Bastardy bonds came into use in North Carolina as early as 1736, during British colonial days. And it wasn’t only North Carolina that embraced the bastardy bond practice. Ohio, Maryland and Tennessee also adopted them. In some places, these bonds continued to be employed in paternity cases as late as the 1890s.
Illegitimate births would have been a relatively rare occurrence, you’d think, given the austere morals of the day. But in fact they were hardly unusual. Of the 35,000 births in New York City in 1871, for example, 2,500 were out-of-wedlock babies.
Alpine County’s mining magnate Lewis Chalmers fathered his very first child out-of-wedlock back in Scotland. In April 1850, Chalmers was forced to acknowledge a baby with Elizabeth Moir of nearby Banff. Turns out the church played a role in confirming paternity in that case; the baby’s birth registration noted that the “Kirk Session” of the Banff Kirk (Church) had investigated the circumstances of the birth and was satisfied that Lewis Chalmers was the father. Baby Lewisa (Louisa) officially received the Chalmers surname.
Luckily for the little girl, her grandparents stepped in and raised her. Other out-of-wedlock children might be informally adopted or simply “passed off” as a relative’s child. But as time went on, placement services arose, and morphed into a scandalous baby-selling business. Elko’s Weekly Independent reported in March 1892 that 500 “unfortunate waifs” each year were being shipping around the country by one New York foundling asylum. For would-be parents, the adoption process was simple and businesslike: just “go to the pen, pick out the baby that takes your fancy, pay the stipulated price, and it’s yours.” The child’s parentage was “carefully concealed” by the sellers to avoid any inconvenient “future entanglements.”
Scandals involving illegitimate children cropped up on occasion here in Carson Valley and nearby communities, too. Col. Frank Rickey of Markleeville was once rumored to have fathered a child with his wife’s daughter, for example. And in 1897, Emma L. Robeson of Virginia City sued Louis V. Averill of Lake Tahoe for “abandoning” his illegitimate daughter, conceived while Emma was employed by Averill’s parents in Lake Valley. The outcome of that support case is unclear, but three years later the purported father was in San Francisco, operating a cigar store.

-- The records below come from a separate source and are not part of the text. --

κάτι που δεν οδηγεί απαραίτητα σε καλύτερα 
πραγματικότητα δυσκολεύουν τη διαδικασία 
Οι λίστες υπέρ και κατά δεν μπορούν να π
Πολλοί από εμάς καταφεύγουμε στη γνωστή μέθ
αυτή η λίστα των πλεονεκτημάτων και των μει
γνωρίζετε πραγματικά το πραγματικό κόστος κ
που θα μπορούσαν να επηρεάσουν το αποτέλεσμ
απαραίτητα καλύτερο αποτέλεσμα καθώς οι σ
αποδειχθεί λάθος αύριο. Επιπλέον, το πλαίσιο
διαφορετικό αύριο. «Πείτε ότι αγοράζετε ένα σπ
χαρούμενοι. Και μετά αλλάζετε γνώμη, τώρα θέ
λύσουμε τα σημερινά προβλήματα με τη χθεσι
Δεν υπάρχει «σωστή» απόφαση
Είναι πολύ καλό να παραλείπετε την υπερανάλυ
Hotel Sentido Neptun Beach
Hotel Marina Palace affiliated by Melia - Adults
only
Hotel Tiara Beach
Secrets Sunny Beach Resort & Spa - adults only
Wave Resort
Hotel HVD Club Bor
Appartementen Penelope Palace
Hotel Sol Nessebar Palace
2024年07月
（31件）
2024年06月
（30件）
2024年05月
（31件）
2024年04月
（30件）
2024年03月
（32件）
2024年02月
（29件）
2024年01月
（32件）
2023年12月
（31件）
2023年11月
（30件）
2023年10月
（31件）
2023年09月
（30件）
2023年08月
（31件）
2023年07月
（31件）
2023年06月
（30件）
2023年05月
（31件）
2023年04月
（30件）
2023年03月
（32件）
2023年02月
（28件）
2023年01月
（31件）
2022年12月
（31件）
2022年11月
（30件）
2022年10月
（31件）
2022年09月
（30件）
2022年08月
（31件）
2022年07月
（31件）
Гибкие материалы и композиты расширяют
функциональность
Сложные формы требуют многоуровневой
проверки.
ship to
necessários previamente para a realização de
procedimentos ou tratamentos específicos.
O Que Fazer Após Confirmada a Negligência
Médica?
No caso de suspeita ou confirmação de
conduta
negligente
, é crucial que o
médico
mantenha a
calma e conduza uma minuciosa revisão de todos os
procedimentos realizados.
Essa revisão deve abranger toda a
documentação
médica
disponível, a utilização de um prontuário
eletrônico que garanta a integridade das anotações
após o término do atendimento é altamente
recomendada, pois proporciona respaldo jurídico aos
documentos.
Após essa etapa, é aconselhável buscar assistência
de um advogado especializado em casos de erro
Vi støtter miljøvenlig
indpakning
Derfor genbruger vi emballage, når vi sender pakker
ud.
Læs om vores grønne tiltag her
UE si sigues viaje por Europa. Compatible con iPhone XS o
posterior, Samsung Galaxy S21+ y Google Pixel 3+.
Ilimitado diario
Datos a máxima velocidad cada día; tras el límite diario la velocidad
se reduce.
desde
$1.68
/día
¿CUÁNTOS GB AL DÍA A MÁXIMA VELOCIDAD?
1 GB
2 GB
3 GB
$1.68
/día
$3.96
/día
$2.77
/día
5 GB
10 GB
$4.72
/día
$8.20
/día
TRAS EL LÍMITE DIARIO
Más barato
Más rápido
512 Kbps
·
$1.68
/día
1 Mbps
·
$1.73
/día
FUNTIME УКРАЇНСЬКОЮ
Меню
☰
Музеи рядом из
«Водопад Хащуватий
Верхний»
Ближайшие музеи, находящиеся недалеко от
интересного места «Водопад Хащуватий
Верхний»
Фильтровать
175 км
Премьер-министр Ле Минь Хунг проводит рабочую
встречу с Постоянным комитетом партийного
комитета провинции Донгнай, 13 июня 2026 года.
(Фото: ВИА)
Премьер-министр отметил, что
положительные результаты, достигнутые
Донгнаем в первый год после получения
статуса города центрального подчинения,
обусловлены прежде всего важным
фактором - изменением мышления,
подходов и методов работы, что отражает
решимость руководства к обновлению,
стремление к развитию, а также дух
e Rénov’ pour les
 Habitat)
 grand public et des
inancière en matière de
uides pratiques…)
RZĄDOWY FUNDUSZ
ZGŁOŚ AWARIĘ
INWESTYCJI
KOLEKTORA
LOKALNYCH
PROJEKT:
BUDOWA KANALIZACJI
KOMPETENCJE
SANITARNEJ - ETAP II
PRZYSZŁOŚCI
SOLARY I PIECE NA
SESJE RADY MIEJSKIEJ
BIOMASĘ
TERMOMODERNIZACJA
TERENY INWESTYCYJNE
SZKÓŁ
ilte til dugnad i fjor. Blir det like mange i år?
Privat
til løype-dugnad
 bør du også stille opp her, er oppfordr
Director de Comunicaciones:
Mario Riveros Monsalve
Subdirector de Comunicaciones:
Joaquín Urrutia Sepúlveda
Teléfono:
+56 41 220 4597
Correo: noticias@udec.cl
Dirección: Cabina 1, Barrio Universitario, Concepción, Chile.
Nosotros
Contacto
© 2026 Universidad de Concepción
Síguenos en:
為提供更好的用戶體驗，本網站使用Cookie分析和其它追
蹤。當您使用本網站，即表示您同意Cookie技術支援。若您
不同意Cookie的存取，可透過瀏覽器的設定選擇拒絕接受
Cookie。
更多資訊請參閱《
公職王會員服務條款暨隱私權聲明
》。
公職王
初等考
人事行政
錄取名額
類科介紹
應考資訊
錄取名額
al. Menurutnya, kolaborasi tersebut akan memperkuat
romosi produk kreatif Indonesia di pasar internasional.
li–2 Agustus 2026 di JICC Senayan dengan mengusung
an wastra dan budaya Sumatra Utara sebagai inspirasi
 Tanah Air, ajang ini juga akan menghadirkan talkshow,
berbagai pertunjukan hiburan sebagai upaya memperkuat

Sadly, not all unexpected babies survived — nor did their mothers. The body of one newborn baby boy was found at the upper end of Genoa in 1884 with a cord around its throat. A two-day-old infant’s body was discovered concealed on the Divide in 1906. Young Johanna Lammkiller died in Gardnerville in 1895 as the result of a self-induced abortion. And in Bodie, another young lady died in 1880 after an abortion thought to have been performed by a “well known physician” in town. In one especially horrifying story, the proprietress of a Milwaukee “lying-in house” for pregnant women was accused in 1886 of charging her clients $300 to put babies “out of the way” via a darning needle through the heart.
But for some illegitimate children, at least, there were happy endings. Lewis Chalmers’ out-of-wedlock daughter, Lewisa, grew up in her grandparents’ home in Scotland, married a traveling sales representative, and had eight children of her own – and a good life in Canada.
And a very happy ending indeed ensued in one of the most prominent Victorian legal cases involving an illegitimate child. When self-made millionaire Thomas Henry Blythe died in 1883 without a will, a horde of claimants quickly descended – nearly two hundred of them, making various claims. Litigation followed for the next quarter century. But in the end, it was Blythe’s illegitimate daughter, Florence, who prevailed — and inherited Blythe’s four-million-dollar estate.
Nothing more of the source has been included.